- DVD cover
- French: Moïse, l’affaire Roch Thériault
- Directed by: Mario Azzopardi
- Written by: Sharon Riis
- Produced by: Bernard Zukerman Michael Prupas
- Starring: Polly Walker; Luc Picard; Isabelle Blais; Louis Ferreira; Pascale Montpetit; Julie La Rochelle;
- Cinematography: Serge Ladouceur
- Edited by: Mike Lee
- Music by: Frank Ilfman
- Production companies: Astral Films Bernard Zukerman Productions
- Distributed by: Christal Films
- Release date: April 26, 2002;
- Running time: 94 minutes
- Country: Canada
- Box office: $854,613

= Savage Messiah (2002 film) =

2002 Canadian film

Savage Messiah (Moïse, l’affaire Roch Thériault) is a Canadian thriller-drama film, released in 2002. The film dramatizes the real-life story of Roch "Moïse" Thériault, a cult leader who was arrested in Burnt River, Ontario, in 1989.

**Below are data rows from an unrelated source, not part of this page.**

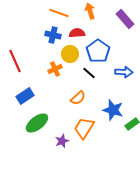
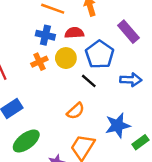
purple rectangle: (125, 19) -> (128, 32), moved
orange cross: (55, 69) -> (39, 62), moved
blue star: (113, 110) -> (118, 125), turned -30

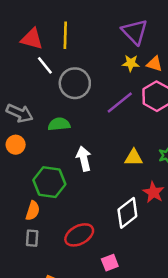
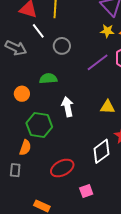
gray circle: (75, 83) -> (62, 46), size x0.7
gray arrow: (20, 113) -> (16, 48), moved
orange circle: (16, 145) -> (22, 94), moved
gray rectangle: (32, 238) -> (15, 170), moved

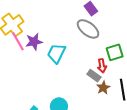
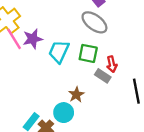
green square: (115, 52) -> (88, 53), moved, turned 30
brown star: (103, 88) -> (76, 95), moved

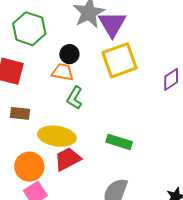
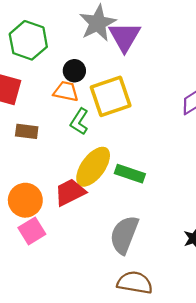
yellow square: (120, 60) -> (111, 96), moved
brown rectangle: (20, 113) -> (27, 131), moved
yellow ellipse: (57, 136) -> (93, 167), moved, turned -63

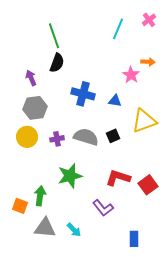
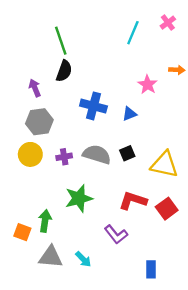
orange arrow: (148, 62) -> (177, 70), moved
blue triangle: (115, 101) -> (130, 114), turned -32
yellow triangle: (144, 121) -> (164, 165), moved, turned 32

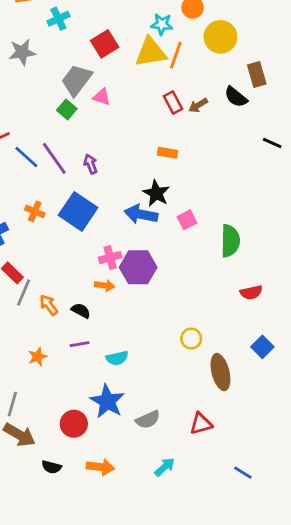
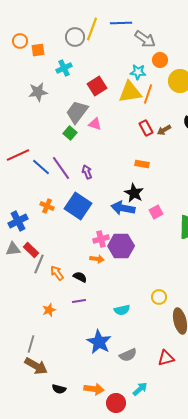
cyan semicircle: (117, 358) -> (122, 310), moved
red circle: (74, 424) -> (116, 403), moved

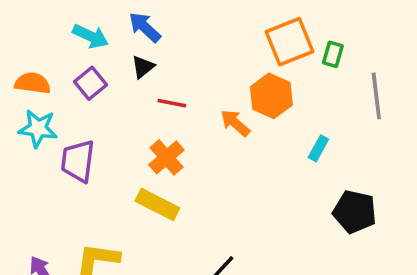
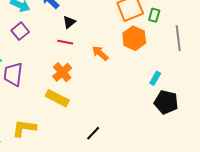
black triangle: (143, 67) -> (69, 22), moved
orange hexagon: (271, 96) -> (134, 38), moved
cyan rectangle: (318, 148) -> (155, 78), moved

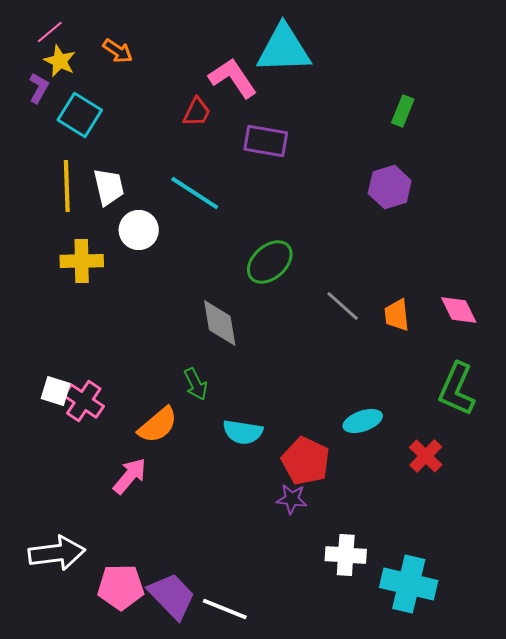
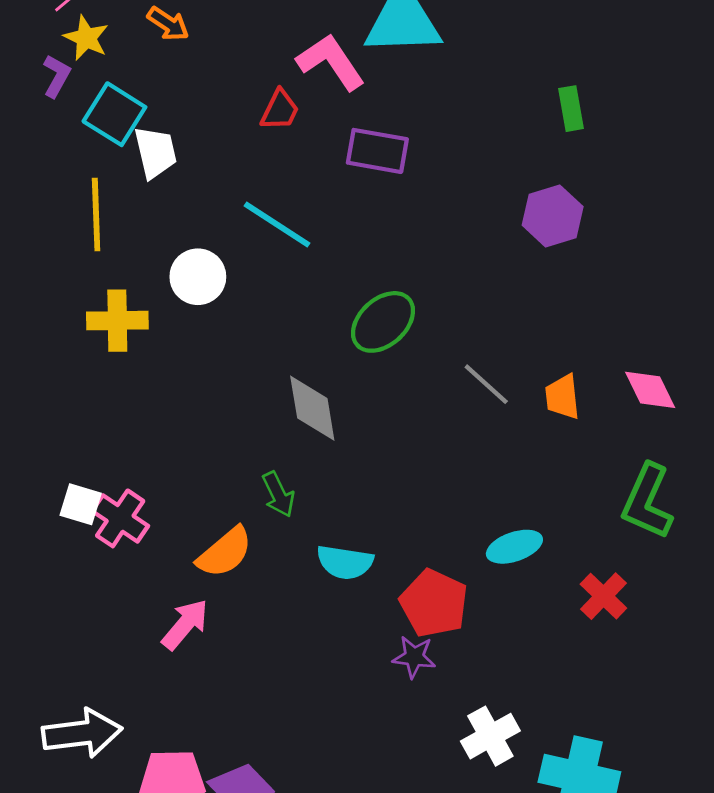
green rectangle: (403, 111) -> (571, 109), turned -32
white trapezoid: (109, 187) -> (155, 152), moved
white cross: (346, 555) -> (490, 736), turned -33

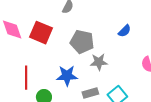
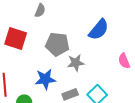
blue semicircle: (125, 31) -> (99, 30), size x1.6

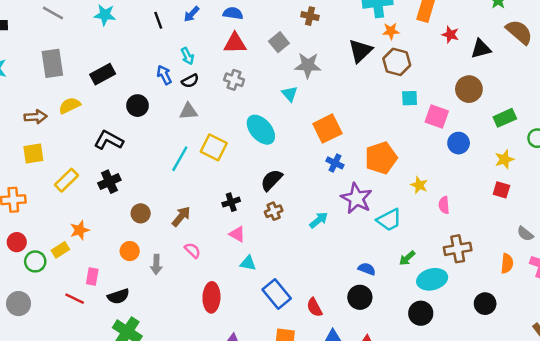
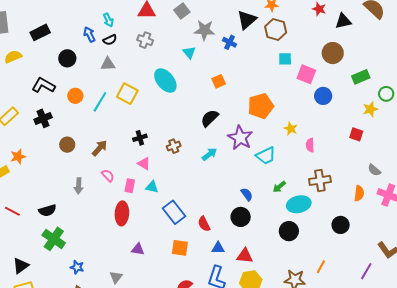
orange square: (327, 129) -> (219, 81), size x0.6
yellow star: (504, 159) -> (370, 109), moved
blue cross: (335, 163) -> (230, 42), moved
black semicircle: (271, 180) -> (210, 118), moved
orange circle: (130, 251) -> (75, 96), moved
blue semicircle: (367, 269) -> (247, 194), turned 32
pink rectangle: (92, 277) -> (130, 186), moved

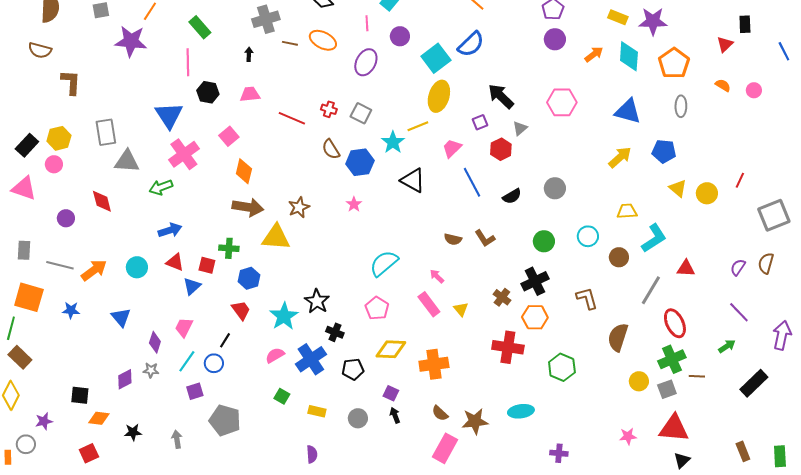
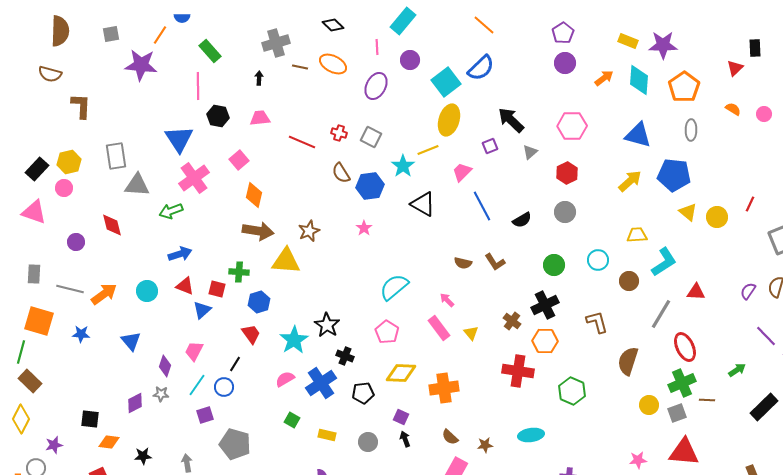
red hexagon: (501, 149) -> (567, 173), moved
blue pentagon: (664, 151) -> (674, 175), size x1.4
purple line: (739, 312) -> (766, 336), moved
brown star: (475, 421) -> (485, 445), size x0.6

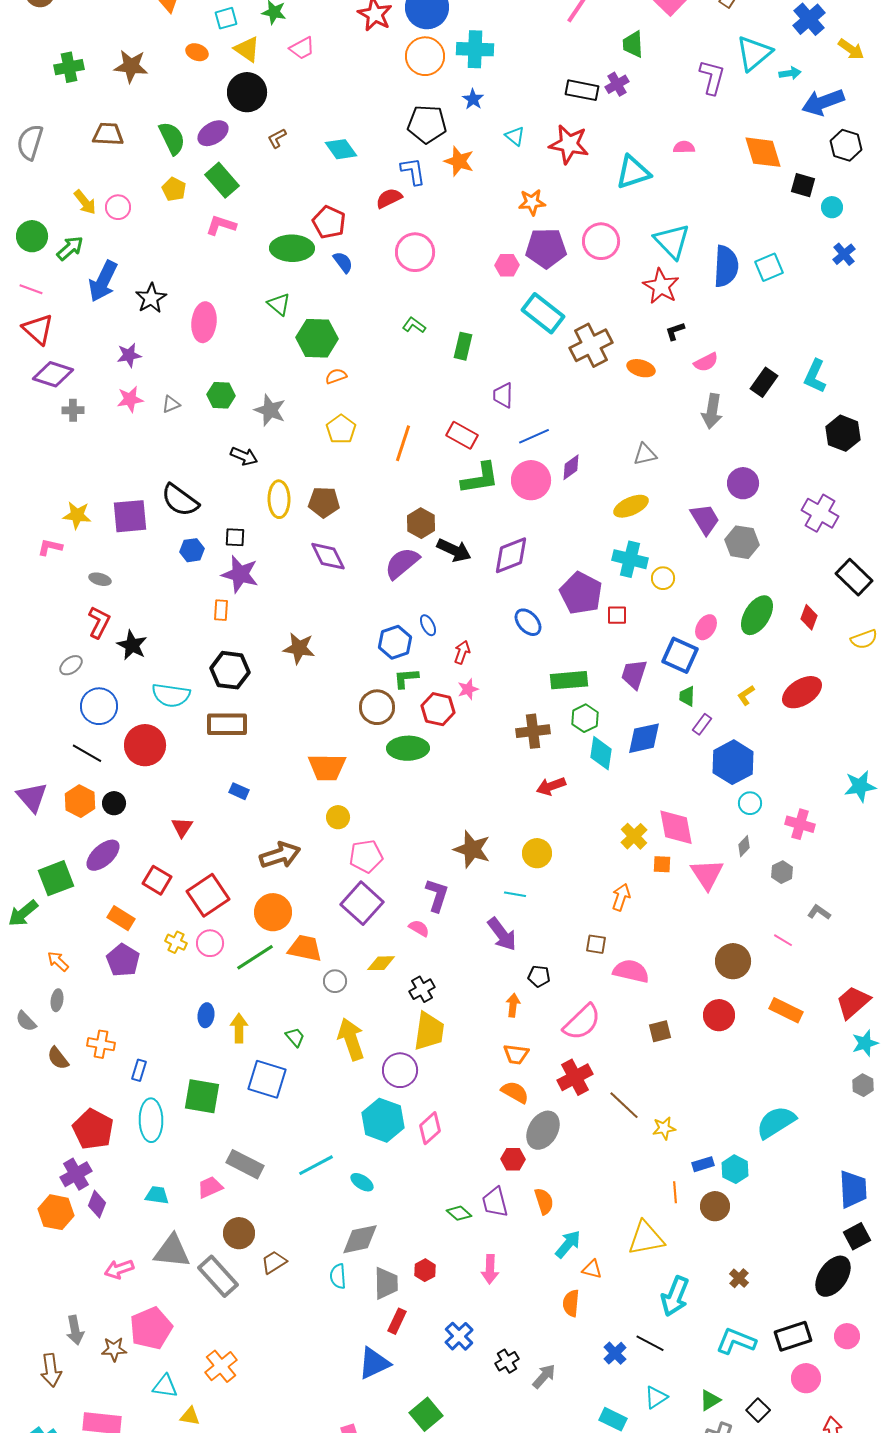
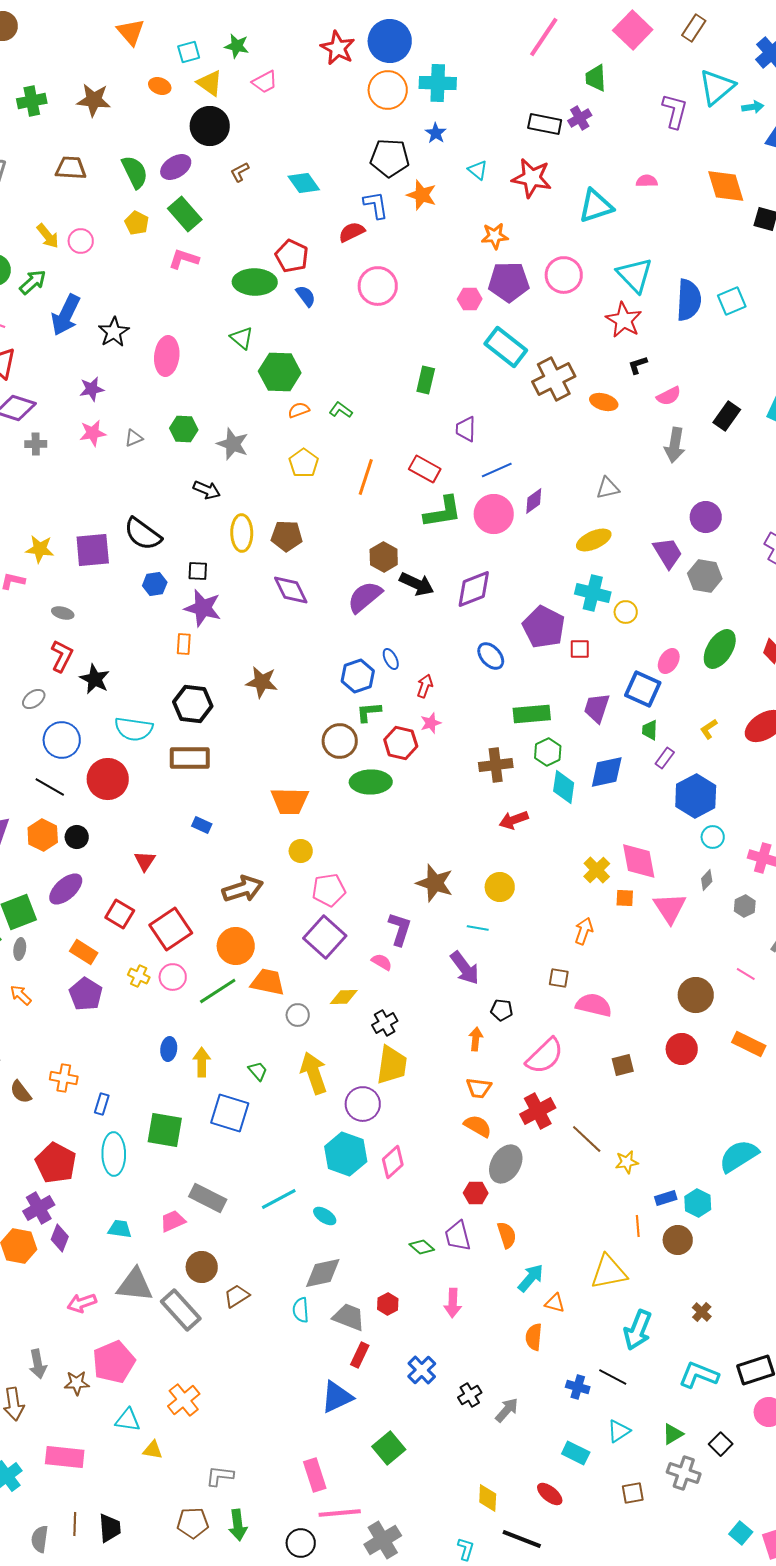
green L-shape: (414, 325) -> (341, 410), moved
gray ellipse: (57, 1000) -> (20, 949), moved
gray trapezoid: (386, 1283) -> (349, 1317), turned -68
blue cross: (615, 1353) -> (578, 1387), turned -30

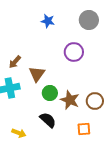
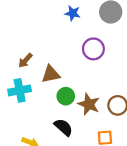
blue star: (48, 21) -> (73, 13), moved
brown triangle: (37, 74) -> (51, 74), turned 42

The film stars Luc Picard as Thériault and Polly Walker as Paula Jackson, the social worker whose investigation revealed Thériault's crimes.

== Synopsis ==
Inspired by real-life events, Roch Thériault (Luc Picard), the head of a strange commune, lives with 2 men, his 10 wives, and his 23 children. While visiting Burnt River, Ontario, a social worker (Polly Walker) suspects that the women of Thériault's commune are being abused. Despite the indifference of her co-workers, she undertakes an investigation that leads to terrible discoveries; a dead child, bizarre rituals, and serious cases of physical and psychological torture. In doing so, she puts her career and her life on the line. However, she is ready to overcome all obstacles to free the members of the community from Thériault's grip. She must also confront Thériault, who manipulates people and the system with astonishing ease, including court-appointed investigators.